June saw the release of the second Sons of Alpha Centauri album – Continuum. An infectiously layered and immersive trip into space, the band’s progressive tendencies truly shine on this album, and it’s an enjoyable and substantial collection of tracks.
Check out the interview with Nick Hannon below, and make sure you give the album a spin too…
For those who are unfamiliar with your band – introduce yourself!
Hi, I’m Nick Hannon and I play bass in Sons of Alpha Centauri.
Give us a bit of background to Sons of Alpha Centauri
We formed around 2001 when me and Marlon decided that there was more to playing local shows with our mates.

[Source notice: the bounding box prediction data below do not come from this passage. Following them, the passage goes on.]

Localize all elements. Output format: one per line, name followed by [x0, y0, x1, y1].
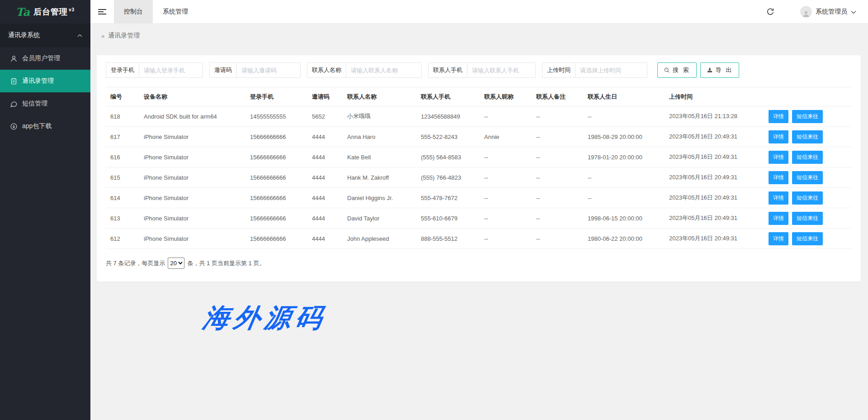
table-cell: Android SDK built for arm64 [139, 106, 245, 127]
filter-label: 邀请码 [209, 62, 236, 78]
sidebar-item-label: 短信管理 [22, 100, 47, 108]
col-header: 联系人手机 [416, 87, 480, 106]
pagination-prefix: 共 7 条记录，每页显示 [106, 259, 165, 267]
table-cell: 555-478-7672 [416, 188, 480, 208]
table-cell: 15666666666 [245, 147, 307, 167]
detail-button[interactable]: 详情 [769, 191, 788, 205]
contact-phone-input[interactable] [467, 62, 536, 78]
detail-button[interactable]: 详情 [769, 171, 788, 184]
table-cell: 617 [106, 127, 139, 147]
sms-history-button[interactable]: 短信来往 [792, 191, 823, 205]
table-cell: 2023年05月16日 21:13:28 [665, 106, 764, 127]
table-body: 618Android SDK built for arm641455555555… [106, 106, 852, 249]
table-cell: iPhone Simulator [139, 229, 245, 249]
col-header: 邀请码 [307, 87, 343, 106]
table-cell: 4444 [307, 127, 343, 147]
col-header: 设备名称 [139, 87, 245, 106]
export-icon [707, 67, 713, 73]
detail-button[interactable]: 详情 [769, 151, 788, 164]
table-cell: 5652 [307, 106, 343, 127]
table-cell: Daniel Higgins Jr. [343, 188, 416, 208]
refresh-icon[interactable] [761, 0, 779, 24]
filter-label: 联系人手机 [428, 62, 467, 78]
content-card: 登录手机 邀请码 联系人名称 联系人手机 上传时间 搜 索 [97, 55, 861, 282]
row-actions: 详情短信来往 [764, 208, 852, 229]
upload-time-input[interactable] [575, 62, 647, 78]
search-label: 搜 索 [673, 66, 690, 74]
table-cell: 4444 [307, 208, 343, 229]
pagination: 共 7 条记录，每页显示 20 条，共 1 页当前显示第 1 页。 [97, 249, 861, 277]
table-cell: 616 [106, 147, 139, 167]
filter-bar: 登录手机 邀请码 联系人名称 联系人手机 上传时间 搜 索 [97, 55, 861, 78]
table-cell: 15666666666 [245, 167, 307, 188]
row-actions: 详情短信来往 [764, 188, 852, 208]
table-cell: -- [532, 106, 583, 127]
sms-history-button[interactable]: 短信来往 [792, 212, 823, 225]
watermark-text: 海外源码 [200, 301, 330, 336]
table-cell: 2023年05月16日 20:49:31 [665, 229, 764, 249]
sidebar-item-label: 通讯录管理 [22, 77, 54, 85]
table-cell: 15666666666 [245, 127, 307, 147]
page-size-select[interactable]: 20 [168, 258, 184, 269]
table-cell: 555-522-8243 [416, 127, 480, 147]
contact-name-input[interactable] [346, 62, 422, 78]
tab-console[interactable]: 控制台 [114, 0, 153, 24]
invite-code-input[interactable] [236, 62, 301, 78]
sidebar-section-label: 通讯录系统 [8, 31, 77, 39]
table-row: 614iPhone Simulator156666666664444Daniel… [106, 188, 852, 208]
table-cell: -- [532, 229, 583, 249]
sms-history-button[interactable]: 短信来往 [792, 171, 823, 184]
sidebar-item-member-users[interactable]: 会员用户管理 [0, 47, 90, 70]
export-button[interactable]: 导 出 [700, 62, 740, 78]
sms-history-button[interactable]: 短信来往 [792, 151, 823, 164]
detail-button[interactable]: 详情 [769, 110, 788, 123]
sidebar-item-app-download[interactable]: app包下载 [0, 115, 90, 138]
table-cell: Kate Bell [343, 147, 416, 167]
sidebar-item-contacts-management[interactable]: 通讯录管理 [0, 70, 90, 92]
table-cell: 4444 [307, 167, 343, 188]
export-label: 导 出 [716, 66, 733, 74]
chevron-down-icon [851, 8, 856, 16]
col-header: 上传时间 [665, 87, 764, 106]
user-icon [10, 55, 18, 62]
table-cell: 14555555555 [245, 106, 307, 127]
col-header: 联系人昵称 [480, 87, 532, 106]
user-menu[interactable]: 系统管理员 [800, 6, 856, 18]
filter-label: 联系人名称 [307, 62, 346, 78]
col-header: 联系人名称 [343, 87, 416, 106]
sidebar-toggle-icon[interactable] [90, 0, 114, 24]
login-phone-input[interactable] [139, 62, 203, 78]
table-wrap: 编号 设备名称 登录手机 邀请码 联系人名称 联系人手机 联系人昵称 联系人备注… [97, 78, 861, 249]
table-cell: iPhone Simulator [139, 167, 245, 188]
table-cell: 614 [106, 188, 139, 208]
table-cell: -- [480, 106, 532, 127]
table-cell: -- [583, 188, 665, 208]
breadcrumb: » 通讯录管理 [90, 24, 868, 40]
table-cell: 小米哦哦 [343, 106, 416, 127]
table-cell: 555-610-6679 [416, 208, 480, 229]
search-button[interactable]: 搜 索 [657, 62, 697, 78]
table-cell: iPhone Simulator [139, 127, 245, 147]
table-cell: 615 [106, 167, 139, 188]
tab-label: 控制台 [124, 8, 143, 16]
sidebar-section-contacts-system[interactable]: 通讯录系统 [0, 24, 90, 47]
sms-history-button[interactable]: 短信来往 [792, 130, 823, 143]
detail-button[interactable]: 详情 [769, 130, 788, 143]
sms-history-button[interactable]: 短信来往 [792, 232, 823, 245]
detail-button[interactable]: 详情 [769, 232, 788, 245]
filter-login-phone: 登录手机 [106, 62, 203, 78]
col-header [764, 87, 852, 106]
detail-button[interactable]: 详情 [769, 212, 788, 225]
breadcrumb-current: 通讯录管理 [108, 32, 140, 40]
table-cell: 2023年05月16日 20:49:31 [665, 167, 764, 188]
filter-upload-time: 上传时间 [542, 62, 647, 78]
avatar [800, 6, 812, 18]
table-row: 612iPhone Simulator156666666664444John A… [106, 229, 852, 249]
tab-system-management[interactable]: 系统管理 [153, 0, 198, 24]
app-title: 后台管理v3 [33, 6, 75, 17]
table-cell: -- [480, 229, 532, 249]
sidebar-item-sms-management[interactable]: 短信管理 [0, 92, 90, 115]
table-cell: iPhone Simulator [139, 208, 245, 229]
sms-history-button[interactable]: 短信来往 [792, 110, 823, 123]
table-header-row: 编号 设备名称 登录手机 邀请码 联系人名称 联系人手机 联系人昵称 联系人备注… [106, 87, 852, 106]
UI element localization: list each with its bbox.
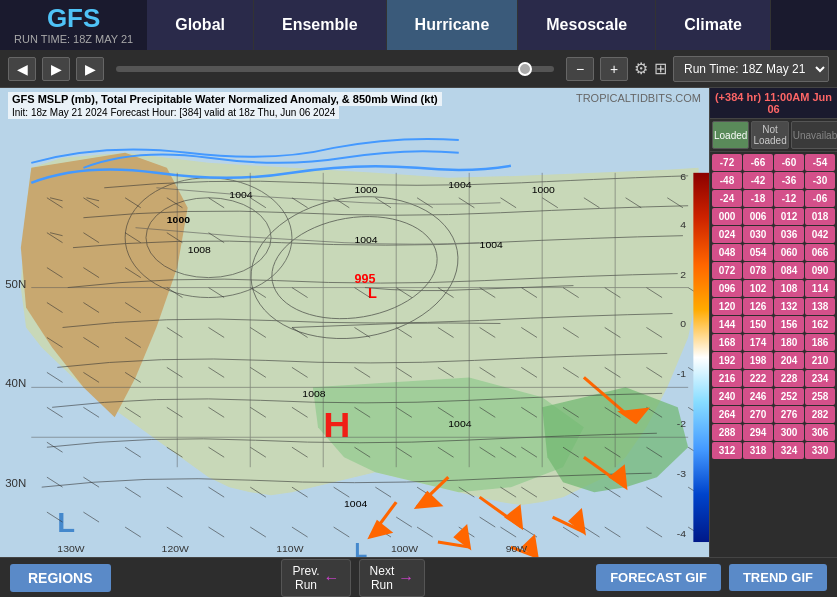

In ’98 we were both 16 and playing generator shows in our mates fields but we wanted to reach out from that and play more than just grunge. We wanted to encapsulate a whole load of new ideas and progressive playing and knew that to do that we had to spend time just writing before we got anyone else involved so we at least the music had affirmative shape and direction.
How do you feel that you fit into the wider UK metal scene?
Uh… I really don’t think we’re a metal band to be honest. Still, we’re more metal than post-rock as we sometimes get lumped in with that! There are some heavier ‘metal’ elements in there but they’re used sparingly. Yeah, I think of us more as like a trance rock band. Our sound is quite mesmerising and hypnotic so I think we’re more of a hypnotic trance out band really.
Give us a bit of background to Continuum – any particular concepts or ideas you want to discuss?
Continuum is more of an ambient prog rock album. We had a lot of ideas around the second album and I think a lot of people were expecting to dig deep in the stoner sound aspect of the debut album but we wanted to develop the harder and darker aspects of the debut for the follow up and curate it into a space concept. But build on the concepts of the debut. The overarching concept is really a trip to Jupiter and back and then how the vessel doesn’t make it back and it gets sucked into the Continuum. If you have the vinyl edition then the locked groove at the end of the vinyl is the vessel getting sucked into the Continuum – into infinity!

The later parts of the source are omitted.